• EXERCISE DIRECTIONS:
What the response needs is every record, repeated verbatim, and no images.

___ EXCERPTED DATA ___

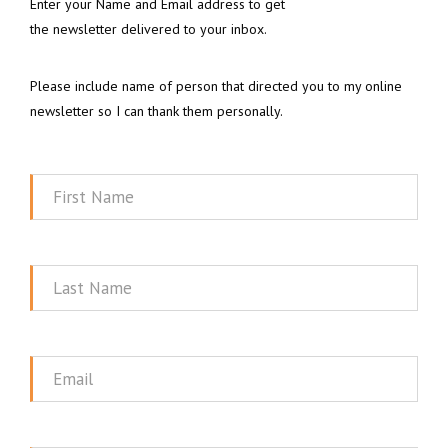
Enter your Name and Email address to get
the newsletter delivered to your inbox.
Please include name of person that directed you to my online
newsletter so I can thank them personally.
First
Name
Last
Name
Email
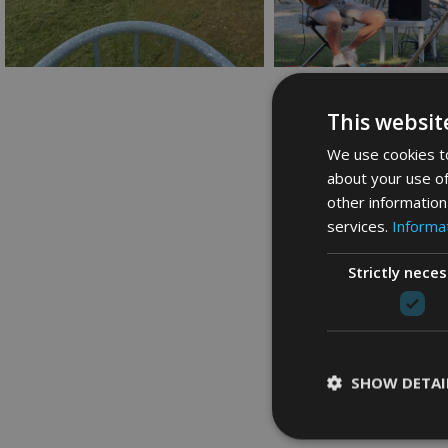
This websit
We use cookies to
about your use of
other information
services.
Informat
Strictly nece
SHOW DETAI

___

• RESULT OF THE EXERCISE:
Enter your Name and Email address to get
the newsletter delivered to your inbox.
Please include name of person that directed you to my online
newsletter so I can thank them personally.
First
Name
Last
Name
Email
This websit
We use cookies to
about your use of
other information
services.
Informat
Strictly nece
SHOW DETAI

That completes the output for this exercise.